The RoCCET robot features integrated sensors to measure the forces that occur when switches are activated, and it is equipped with several industrial cameras to look for damage and measure brightness from various angles. RoCCET can be used to test for a variety of conditions, such as worn out instrument switches or LED lights that may be too dark for flight operations. According to LHT, human perception of these factors can differ, so robotic testing can make the procedure more consistent and reliable.

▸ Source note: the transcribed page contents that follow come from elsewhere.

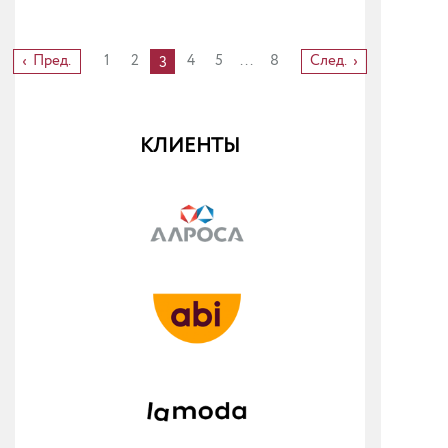
Пред.
1
2
4
5
...
8
След.
3
КЛИЕНТЫ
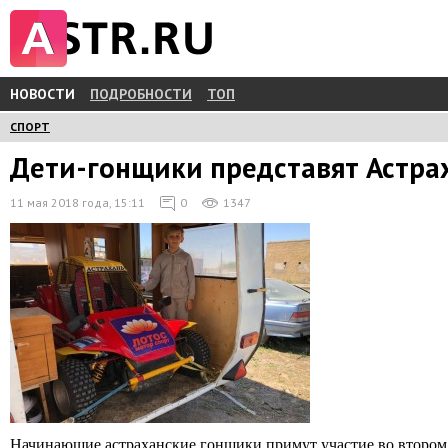
НОВОСТИ
ПОДРОБНОСТИ
ТОП
СПОРТ
Дети-гонщики представят Астрах
11 мая 2018 года, 15:11
0
1347
Начинающие астраханские гонщики примут участие во втором э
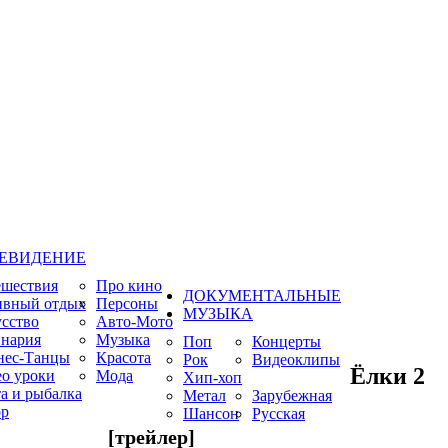
ЕВИДЕНИЕ
ешествия
Про кино
ДОКУМЕНТАЛЬНЫЕ
ивный отдых
Персоны
МУЗЫКА
сство
Авто-Мото
нария
Музыка
Поп
Концерты
нес-Танцы
Красота
Рок
Видеоклипы
Ёлки 2
о уроки
Мода
Хип-хоп
а и рыбалка
Метал
Зарубежная
р
Шансон
Русская
[трейлер]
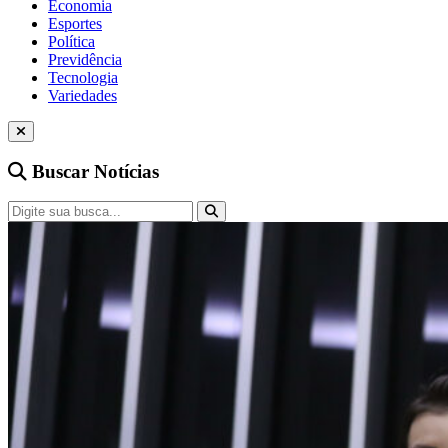
Economia
Esportes
Política
Previdência
Tecnologia
Variedades
Buscar Notícias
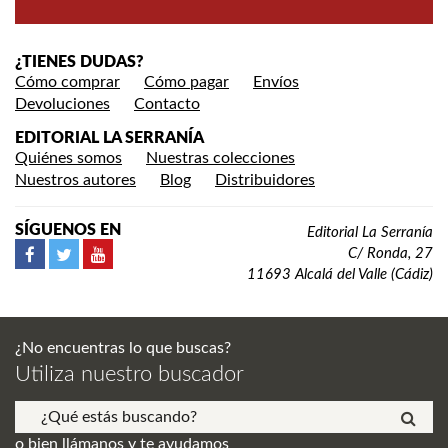
¿TIENES DUDAS?
Cómo comprar
Cómo pagar
Envíos
Devoluciones
Contacto
EDITORIAL LA SERRANÍA
Quiénes somos
Nuestras colecciones
Nuestros autores
Blog
Distribuidores
SÍGUENOS EN
Editorial La Serranía
C/ Ronda, 27
11693 Alcalá del Valle (Cádiz)
¿No encuentras lo que buscas?
Utiliza nuestro buscador
o bien llámanos y te ayudamos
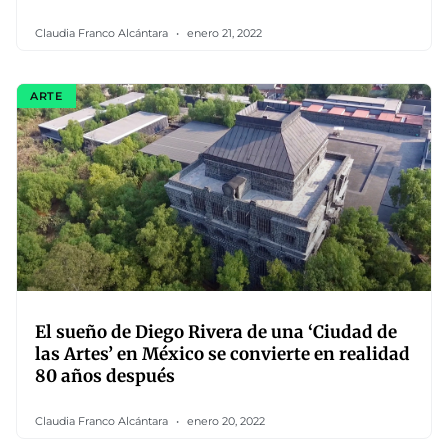
Claudia Franco Alcántara
enero 21, 2022
ARTE
El sueño de Diego Rivera de una ‘Ciudad de
las Artes’ en México se convierte en realidad
80 años después
Claudia Franco Alcántara
enero 20, 2022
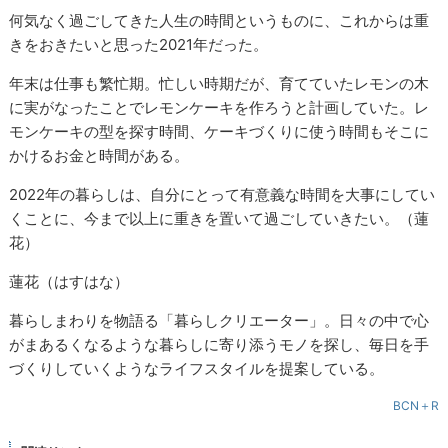
何気なく過ごしてきた人生の時間というものに、これからは重
きをおきたいと思った2021年だった。
年末は仕事も繁忙期。忙しい時期だが、育てていたレモンの木
に実がなったことでレモンケーキを作ろうと計画していた。レ
モンケーキの型を探す時間、ケーキづくりに使う時間もそこに
かけるお金と時間がある。
2022年の暮らしは、自分にとって有意義な時間を大事にしてい
くことに、今まで以上に重きを置いて過ごしていきたい。（蓮
花）
蓮花（はすはな）
暮らしまわりを物語る「暮らしクリエーター」。日々の中で心
がまあるくなるような暮らしに寄り添うモノを探し、毎日を手
づくりしていくようなライフスタイルを提案している。
BCN＋R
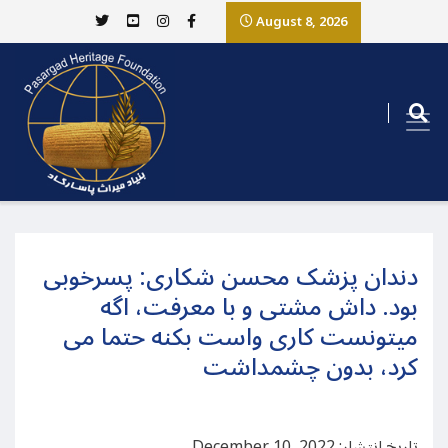
August 8, 2026
دندان پزشک محسن شکاری: پسرخوبی
بود. داش مشتی و با معرفت، اگه
میتونست کاری واست بکنه حتما می
کرد، بدون چشمداشت
تاریخ انتشار: December 10, 2022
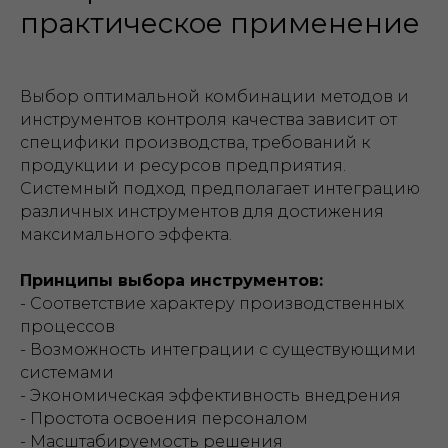
практическое применение
Выбор оптимальной комбинации методов и
инструментов контроля качества зависит от
специфики производства, требований к
продукции и ресурсов предприятия.
Системный подход предполагает интеграцию
различных инструментов для достижения
максимального эффекта.
Принципы выбора инструментов:
- Соответствие характеру производственных
процессов
- Возможность интеграции с существующими
системами
- Экономическая эффективность внедрения
- Простота освоения персоналом
- Масштабируемость решения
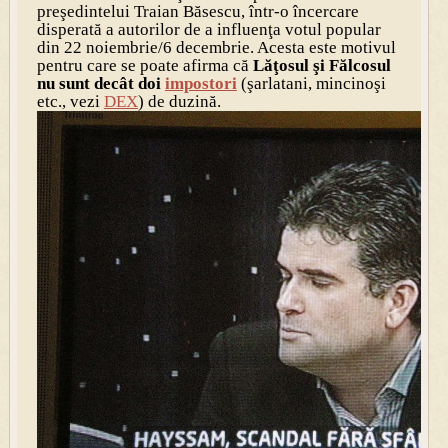
preşedintelui Traian Băsescu, într-o încercare
disperată a autorilor de a influenţa votul popular
din 22 noiembrie/6 decembrie. Acesta este motivul
pentru care se poate afirma că
Lăţosul şi Fălcosul
nu sunt decât doi
impostori
(şarlatani, mincinoşi
etc., vezi
DEX
) de duzină.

“This fully automated procedure allows us to ease the burden on our colleagues in the workshops and reduce the testing effort by one to two hours per component. At the same time, the new procedure provides concrete measurement data in accordance with uniform standards,” explains Florian Sell, manager of the RoCCET project and senior engineer of automated test equipment systems for LHT’s Aircraft Component Services division. “For example, we now have physical threshold values for the brightness of LEDs. And with the help of data mining, we can determine exactly when an LED has to be replaced.”

LHT has completed long-term testing of this data mining using artificially aged switches and says it has “achieved some really promising results.” The company’s next step will be using combined analysis of available aircraft data and newly-generated measurement data from RoCCET for preventive maintenance. The data will help LHT determine when a display or switch is nearing the end of its lifecycle so unplanned repairs or replacements can be reduced.

RoCCET is currently in the integration phase and will initially be used for cockpit controls on Boeing 787 and Airbus A320 and A350 aircraft. LHT says that in the future, its use may be extended to different cockpit and cabin controls on all aircraft types in various locations.